What you need to do:
Return all the entries exactly, keeping pictures out.

Dataset records:
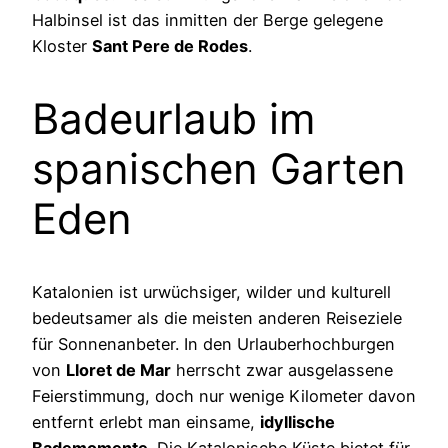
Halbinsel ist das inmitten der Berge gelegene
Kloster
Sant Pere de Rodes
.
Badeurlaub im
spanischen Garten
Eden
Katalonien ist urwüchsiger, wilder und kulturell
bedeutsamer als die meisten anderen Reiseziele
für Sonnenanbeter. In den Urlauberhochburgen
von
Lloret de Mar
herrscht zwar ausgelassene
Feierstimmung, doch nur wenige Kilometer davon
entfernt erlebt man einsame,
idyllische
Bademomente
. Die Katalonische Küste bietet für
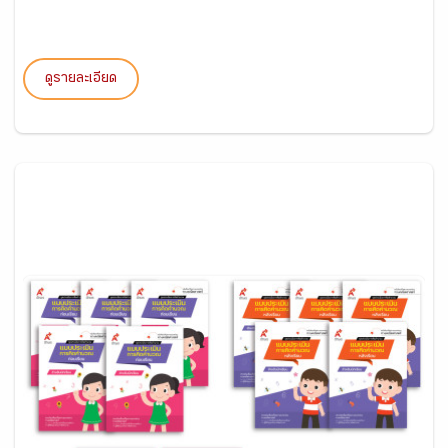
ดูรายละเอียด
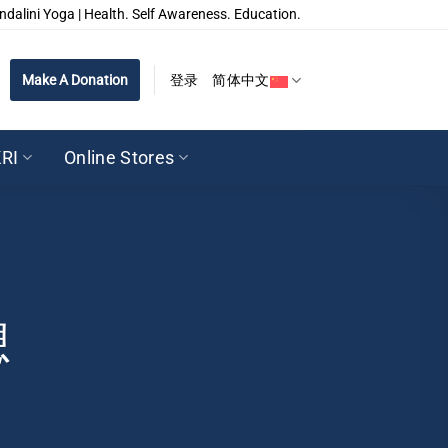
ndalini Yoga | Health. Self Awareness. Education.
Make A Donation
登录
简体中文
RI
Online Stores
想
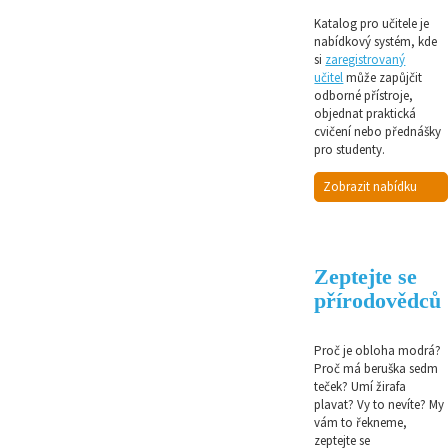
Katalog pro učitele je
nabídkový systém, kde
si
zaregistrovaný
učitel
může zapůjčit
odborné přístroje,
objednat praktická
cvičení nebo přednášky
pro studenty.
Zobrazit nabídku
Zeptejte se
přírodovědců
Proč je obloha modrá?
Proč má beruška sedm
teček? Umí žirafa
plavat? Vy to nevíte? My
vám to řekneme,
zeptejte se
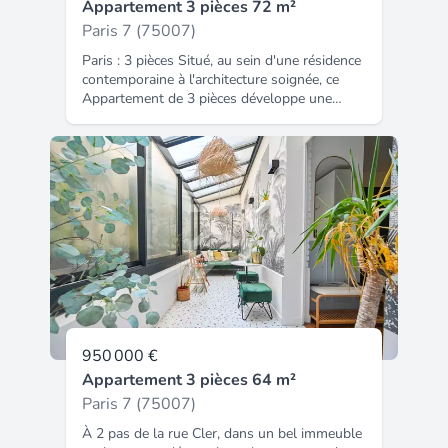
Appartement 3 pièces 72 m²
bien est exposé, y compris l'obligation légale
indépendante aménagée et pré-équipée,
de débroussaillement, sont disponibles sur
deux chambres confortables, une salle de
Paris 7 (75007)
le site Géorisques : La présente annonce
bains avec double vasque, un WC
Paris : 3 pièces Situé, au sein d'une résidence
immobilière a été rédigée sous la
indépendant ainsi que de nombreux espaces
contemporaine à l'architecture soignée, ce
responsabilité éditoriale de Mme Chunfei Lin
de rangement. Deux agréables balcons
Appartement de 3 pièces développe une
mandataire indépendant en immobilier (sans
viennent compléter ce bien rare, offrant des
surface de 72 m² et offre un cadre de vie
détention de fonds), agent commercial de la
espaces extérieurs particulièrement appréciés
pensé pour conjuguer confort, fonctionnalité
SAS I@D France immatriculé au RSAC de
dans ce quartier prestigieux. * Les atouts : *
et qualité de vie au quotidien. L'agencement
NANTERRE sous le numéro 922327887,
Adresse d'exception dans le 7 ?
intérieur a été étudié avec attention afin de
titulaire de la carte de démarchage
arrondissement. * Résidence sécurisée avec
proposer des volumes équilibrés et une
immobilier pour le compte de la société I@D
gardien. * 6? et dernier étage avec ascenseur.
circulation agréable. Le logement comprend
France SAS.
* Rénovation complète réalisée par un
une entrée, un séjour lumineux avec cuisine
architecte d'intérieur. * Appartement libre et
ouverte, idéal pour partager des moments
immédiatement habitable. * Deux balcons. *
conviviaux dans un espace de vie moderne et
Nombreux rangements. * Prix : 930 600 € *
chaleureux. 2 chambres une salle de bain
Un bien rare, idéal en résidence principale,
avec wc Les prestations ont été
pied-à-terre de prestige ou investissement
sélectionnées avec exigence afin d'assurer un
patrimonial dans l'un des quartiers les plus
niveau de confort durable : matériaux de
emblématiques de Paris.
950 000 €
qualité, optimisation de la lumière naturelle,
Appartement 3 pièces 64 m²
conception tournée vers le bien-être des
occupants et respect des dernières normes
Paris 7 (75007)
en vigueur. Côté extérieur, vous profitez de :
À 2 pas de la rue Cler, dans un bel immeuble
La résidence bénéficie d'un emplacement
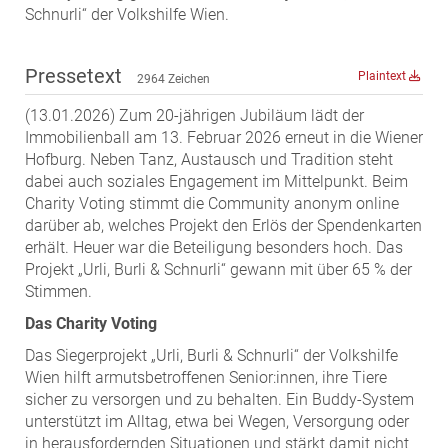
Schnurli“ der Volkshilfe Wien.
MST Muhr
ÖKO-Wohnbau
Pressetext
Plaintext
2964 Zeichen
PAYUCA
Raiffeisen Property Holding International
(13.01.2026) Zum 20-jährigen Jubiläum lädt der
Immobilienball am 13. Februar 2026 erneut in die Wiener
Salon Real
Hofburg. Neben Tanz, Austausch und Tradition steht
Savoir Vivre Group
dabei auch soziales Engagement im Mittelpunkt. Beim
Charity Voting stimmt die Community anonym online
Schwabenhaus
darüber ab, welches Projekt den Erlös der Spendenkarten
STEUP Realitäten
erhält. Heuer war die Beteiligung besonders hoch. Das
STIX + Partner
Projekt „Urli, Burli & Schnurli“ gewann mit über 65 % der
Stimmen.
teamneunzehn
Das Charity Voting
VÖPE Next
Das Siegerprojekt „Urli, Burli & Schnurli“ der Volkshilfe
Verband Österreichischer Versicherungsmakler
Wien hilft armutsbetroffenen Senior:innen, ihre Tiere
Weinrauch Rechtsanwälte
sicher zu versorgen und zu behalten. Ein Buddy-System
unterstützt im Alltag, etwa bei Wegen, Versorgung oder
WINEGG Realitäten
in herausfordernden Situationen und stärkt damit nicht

Exercise solution:
Halbinsel ist das inmitten der Berge gelegene
Kloster
Sant Pere de Rodes
.
Badeurlaub im
spanischen Garten
Eden
Katalonien ist urwüchsiger, wilder und kulturell
bedeutsamer als die meisten anderen Reiseziele
für Sonnenanbeter. In den Urlauberhochburgen
von
Lloret de Mar
herrscht zwar ausgelassene
Feierstimmung, doch nur wenige Kilometer davon
entfernt erlebt man einsame,
idyllische
Bademomente
. Die Katalonische Küste bietet für
ดูรายละเอียด
ndalini Yoga | Health. Self Awareness. Education.
Make A Donation
登录
简体中文
RI
Online Stores
想
Katalog pro učitele je
nabídkový systém, kde
si
zaregistrovaný
učitel
může zapůjčit
odborné přístroje,
objednat praktická
cvičení nebo přednášky
pro studenty.
Zobrazit nabídku
Zeptejte se
přírodovědců
Proč je obloha modrá?
Proč má beruška sedm
teček? Umí žirafa
plavat? Vy to nevíte? My
vám to řekneme,
zeptejte se
Appartement 3 pièces 72 m²
bien est exposé, y compris l'obligation légale
indépendante aménagée et pré-équipée,
de débroussaillement, sont disponibles sur
deux chambres confortables, une salle de
Paris 7 (75007)
le site Géorisques : La présente annonce
bains avec double vasque, un WC
Paris : 3 pièces Situé, au sein d'une résidence
immobilière a été rédigée sous la
indépendant ainsi que de nombreux espaces
contemporaine à l'architecture soignée, ce
responsabilité éditoriale de Mme Chunfei Lin
de rangement. Deux agréables balcons
Appartement de 3 pièces développe une
mandataire indépendant en immobilier (sans
viennent compléter ce bien rare, offrant des
surface de 72 m² et offre un cadre de vie
détention de fonds), agent commercial de la
espaces extérieurs particulièrement appréciés
pensé pour conjuguer confort, fonctionnalité
SAS I@D France immatriculé au RSAC de
dans ce quartier prestigieux. * Les atouts : *
et qualité de vie au quotidien. L'agencement
NANTERRE sous le numéro 922327887,
Adresse d'exception dans le 7 ?
intérieur a été étudié avec attention afin de
titulaire de la carte de démarchage
arrondissement. * Résidence sécurisée avec
proposer des volumes équilibrés et une
immobilier pour le compte de la société I@D
gardien. * 6? et dernier étage avec ascenseur.
circulation agréable. Le logement comprend
France SAS.
* Rénovation complète réalisée par un
une entrée, un séjour lumineux avec cuisine
architecte d'intérieur. * Appartement libre et
ouverte, idéal pour partager des moments
immédiatement habitable. * Deux balcons. *
conviviaux dans un espace de vie moderne et
Nombreux rangements. * Prix : 930 600 € *
chaleureux. 2 chambres une salle de bain
Un bien rare, idéal en résidence principale,
avec wc Les prestations ont été
pied-à-terre de prestige ou investissement
sélectionnées avec exigence afin d'assurer un
patrimonial dans l'un des quartiers les plus
niveau de confort durable : matériaux de
emblématiques de Paris.
950 000 €
qualité, optimisation de la lumière naturelle,
Appartement 3 pièces 64 m²
conception tournée vers le bien-être des
occupants et respect des dernières normes
Paris 7 (75007)
en vigueur. Côté extérieur, vous profitez de :
À 2 pas de la rue Cler, dans un bel immeuble
La résidence bénéficie d'un emplacement
Schnurli“ der Volkshilfe Wien.
MST Muhr
ÖKO-Wohnbau
Pressetext
Plaintext
2964 Zeichen
PAYUCA
Raiffeisen Property Holding International
(13.01.2026) Zum 20-jährigen Jubiläum lädt der
Immobilienball am 13. Februar 2026 erneut in die Wiener
Salon Real
Hofburg. Neben Tanz, Austausch und Tradition steht
Savoir Vivre Group
dabei auch soziales Engagement im Mittelpunkt. Beim
Charity Voting stimmt die Community anonym online
Schwabenhaus
darüber ab, welches Projekt den Erlös der Spendenkarten
STEUP Realitäten
erhält. Heuer war die Beteiligung besonders hoch. Das
STIX + Partner
Projekt „Urli, Burli & Schnurli“ gewann mit über 65 % der
Stimmen.
teamneunzehn
Das Charity Voting
VÖPE Next
Das Siegerprojekt „Urli, Burli & Schnurli“ der Volkshilfe
Verband Österreichischer Versicherungsmakler
Wien hilft armutsbetroffenen Senior:innen, ihre Tiere
Weinrauch Rechtsanwälte
sicher zu versorgen und zu behalten. Ein Buddy-System
unterstützt im Alltag, etwa bei Wegen, Versorgung oder
WINEGG Realitäten
in herausfordernden Situationen und stärkt damit nicht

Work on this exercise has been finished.